Há violências que não terminam quando a lei muda. Elas mudam de roupa. A escravidão não foi apenas um sistema econômico: foi uma fábrica de psiquismo, uma pedagogia do corpo “descartável”, um treinamento coletivo para naturalizar desigualdade, medo e silêncio. E quando um trauma é grande demais para ser sentido, ele não desaparece: ele se espalha.
Na psicologia junguiana, aquilo que uma cultura não reconhece em si tende a cair no território da Sombra. A Sombra não é “o mal” em abstrato: é o que foi empurrado para baixo da consciência porque doía, envergonhava, comprometia a imagem de “civilização”, ou ameaçava privilégios. E o que é reprimido, cedo ou tarde, busca uma forma de retorno.
1) Do cativeiro ao asfalto: o que foi herdado sem nome
A escravidão deixou marcas materiais (desigualdade persistente, acesso desigual à moradia, saúde, educação) e também marcas simbólicas:
- a experiência de ser tratado como “menos gente”;
- a normalização da humilhação como método;
- a ideia de que a vida de alguns vale pouco;
- a sensação coletiva de que a cidade é um lugar onde se sobrevive, não necessariamente onde se pertence.

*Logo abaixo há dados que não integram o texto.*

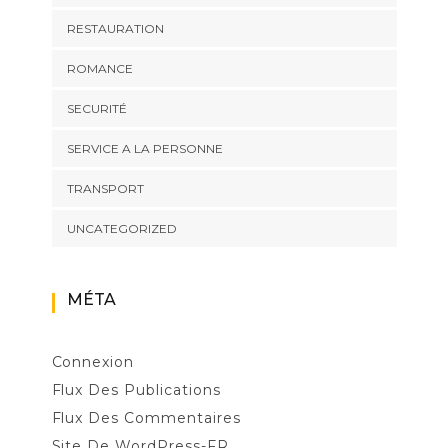
RESTAURATION
ROMANCE
SECURITÉ
SERVICE A LA PERSONNE
TRANSPORT
UNCATEGORIZED
MÉTA
Connexion
Flux Des Publications
Flux Des Commentaires
Site De WordPress-FR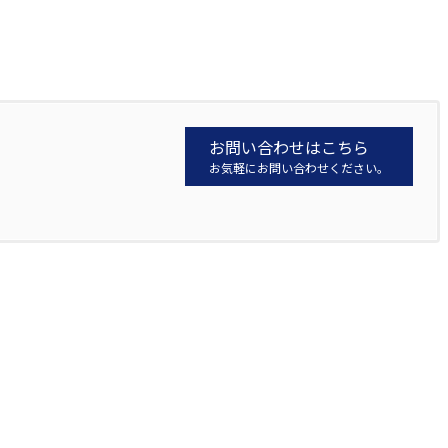
お問い合わせはこちら
お気軽にお問い合わせください。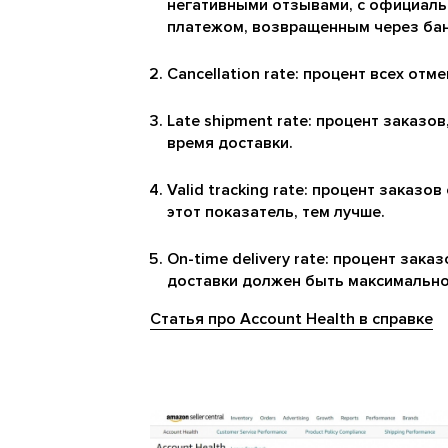
негативными отзывами, с официальн
платежом, возвращенным через банк
Cancellation rate: процент всех от
Late shipment rate: процент заказ
время доставки.
Valid tracking rate: процент заказ
этот показатель, тем лучше.
On-time delivery rate: процент зак
доставки должен быть максимально
Статья про Account Health в справке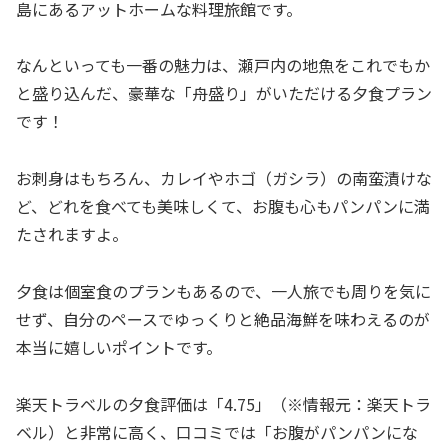
島にあるアットホームな料理旅館です。
なんといっても一番の魅力は、瀬戸内の地魚をこれでもか
と盛り込んだ、豪華な「舟盛り」がいただける夕食プラン
です！
お刺身はもちろん、カレイやホゴ（ガシラ）の南蛮漬けな
ど、どれを食べても美味しくて、お腹も心もパンパンに満
たされますよ。
夕食は個室食のプランもあるので、一人旅でも周りを気に
せず、自分のペースでゆっくりと絶品海鮮を味わえるのが
本当に嬉しいポイントです。
楽天トラベルの夕食評価は「4.75」（※情報元：楽天トラ
ベル）と非常に高く、口コミでは「お腹がパンパンにな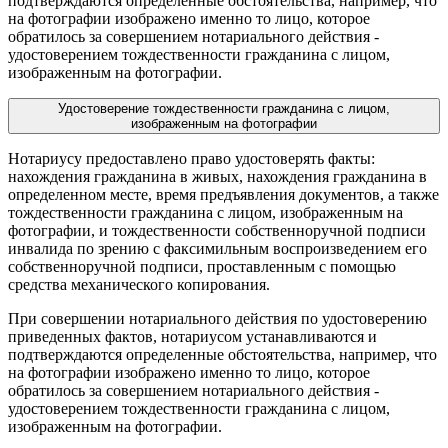
подтверждаются определенные обстоятельства, например, что
на фотографии изображено именно то лицо, которое
обратилось за совершением нотариального действия -
удостоверением тождественности гражданина с лицом,
изображенным на фотографии.
Удостоверение тождественности гражданина с лицом,
изображенным на фотографии
Нотариусу предоставлено право удостоверять факты:
нахождения гражданина в живых, нахождения гражданина в
определенном месте, время предъявления документов, а также
тождественности гражданина с лицом, изображенным на
фотографии, и тождественности собственноручной подписи
инвалида по зрению с факсимильным воспроизведением его
собственноручной подписи, проставленным с помощью
средства механического копирования.
При совершении нотариального действия по удостоверению
приведенных фактов, нотариусом устанавливаются и
подтверждаются определенные обстоятельства, например, что
на фотографии изображено именно то лицо, которое
обратилось за совершением нотариального действия -
удостоверением тождественности гражданина с лицом,
изображенным на фотографии.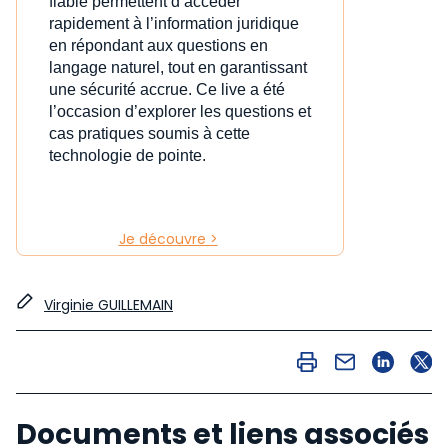
fiable permettent d’accéder
rapidement à l’information juridique
en répondant aux questions en
langage naturel, tout en garantissant
une sécurité accrue. Ce live a été
l’occasion d’explorer les questions et
cas pratiques soumis à cette
technologie de pointe.
Je découvre >
Virginie GUILLEMAIN
Documents et liens associés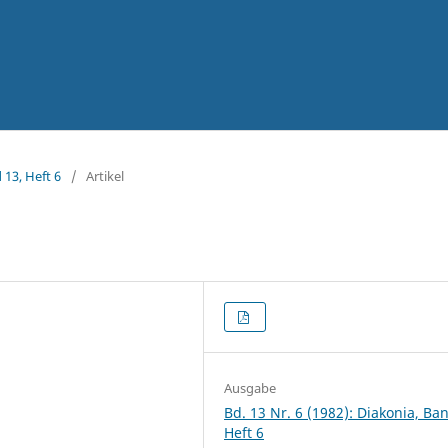
 13, Heft 6
/
Artikel
Ausgabe
Bd. 13 Nr. 6 (1982): Diakonia, Ba
Heft 6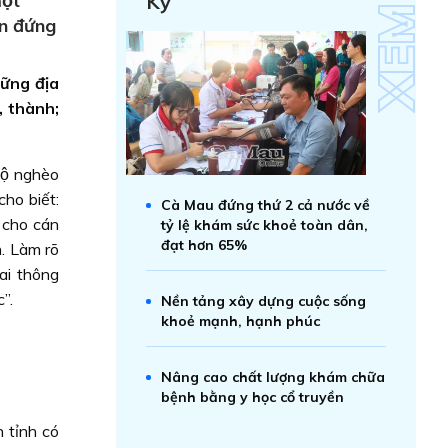
ột
Kỷ
ên đứng
ững địa
, thành;
hộ nghèo
cho biết:
Cà Mau đứng thứ 2 cả nước về
 cho cán
tỷ lệ khám sức khoẻ toàn dân,
đạt hơn 65%
. Làm rõ
hai thông
c”.
Nền tảng xây dựng cuộc sống
khoẻ mạnh, hạnh phúc
Nâng cao chất lượng khám chữa
bệnh bằng y học cổ truyền
n tỉnh có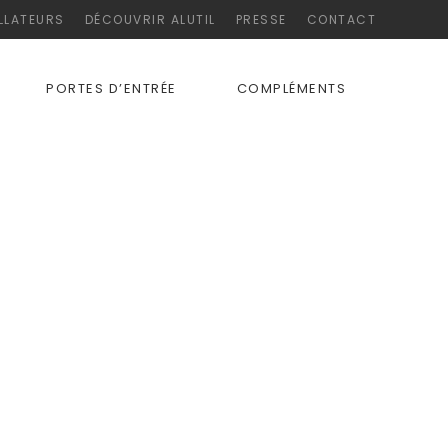
LLATEURS
DÉCOUVRIR ALUTIL
PRESSE
CONTACT
PORTES D’ENTRÉE
COMPLÉMENTS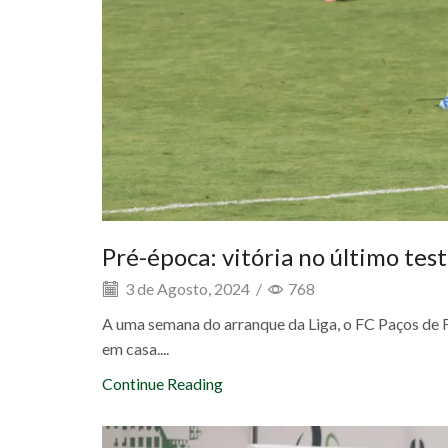
Pré-época: vitória no último tes
3 de Agosto, 2024
/
768
A uma semana do arranque da Liga, o FC Paços de F
em casa....
Continue Reading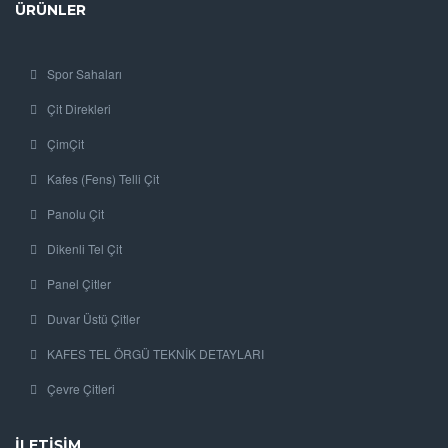
ÜRÜNLER
Spor Sahaları
Çit Direkleri
ÇimÇit
Kafes (Fens) Telli Çit
Panolu Çit
Dikenli Tel Çit
Panel Çitler
Duvar Üstü Çitler
KAFES TEL ÖRGÜ TEKNİK DETAYLARI
Çevre Çitleri
İLETIŞIM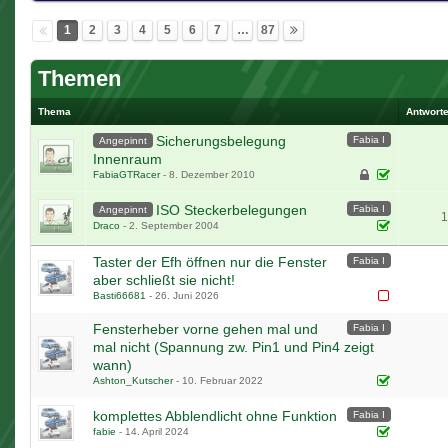
1
2
3
4
5
6
7
…
87
Themen
Thema
Antwort
Sicherungsbelegung
Fabia I
Angepinnt
Innenraum
FabiaGTRacer
-
8. Dezember 2010
ISO Steckerbelegungen
Fabia I
Angepinnt
1
Draco
-
2. September 2004
Taster der Efh öffnen nur die Fenster
Fabia I
aber schließt sie nicht!
Basti66681
-
26. Juni 2026
Fensterheber vorne gehen mal und
Fabia I
mal nicht (Spannung zw. Pin1 und Pin4 zeigt
wann)
Ashton_Kutscher
-
10. Februar 2022
komplettes Abblendlicht ohne Funktion
Fabia I
fabie
-
14. April 2024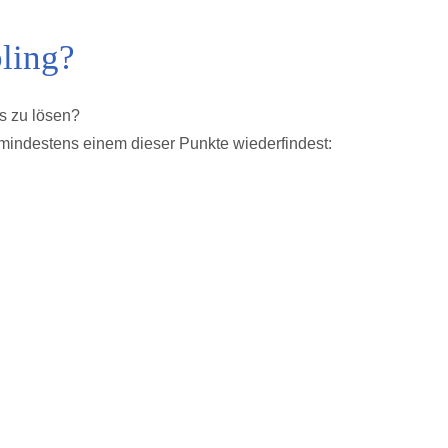
bling?
 es zu lösen?
 mindestens einem dieser Punkte wiederfindest: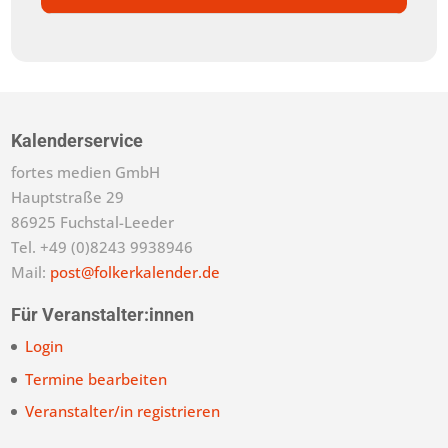
Kalenderservice
fortes medien GmbH
Hauptstraße 29
86925 Fuchstal-Leeder
Tel. +49 (0)8243 9938946
Mail:
post@folkerkalender.de
Für Veranstalter:innen
Login
Termine bearbeiten
Veranstalter/in registrieren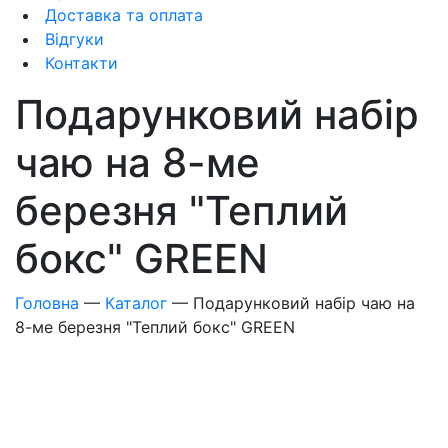
Доставка та оплата
Відгуки
Контакти
Подарунковий набір
чаю на 8-ме
березня "Теплий
бокс" GREEN
Головна
—
Каталог
—
Подарунковий набір чаю на
8-ме березня "Теплий бокс" GREEN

Quando uma sociedade não elabora luto e culpa, ela inventa amnésia. Mas a amnésia não cura: ela só empurra a ferida para o subterrâneo.
2) Duas sombras que se encaram: abandono e predador
No centro das grandes cidades, essa ferida aparece com duas faces que chocam e confundem:
- a face do abandono (pessoas em situação de rua, corpos exaustos, ruptura de vínculos, desalento);
- a face do predador (furtos, assaltos, mercados paralelos, “pega ladrão”, medo cotidiano).
É importante dizer com clareza: compreender não é romantizar. Uma análise simbólica não absolve crime. Ela tenta enxergar o motor psíquico do fenômeno para que a resposta não seja só punição e repetição.
Em linguagem junguiana, quando falta pertencimento e dignidade, surgem compensações sombrias:
- Identificação com o agressor: quem foi esmagado pela força aprende a admirar a força que esmagou.
- Dissociação: para agir sem culpa, a pessoa se desliga do rosto do outro (o outro vira “alvo”, “coisa”, “o playboy”, “o turista”, “o trouxa”).
- Complexo do saque: se o mundo me saqueou (ou saqueou os meus), eu “recupero” à força.
- Economia do atalho: quando o caminho legítimo é percebido como impossível, o atalho vira destino.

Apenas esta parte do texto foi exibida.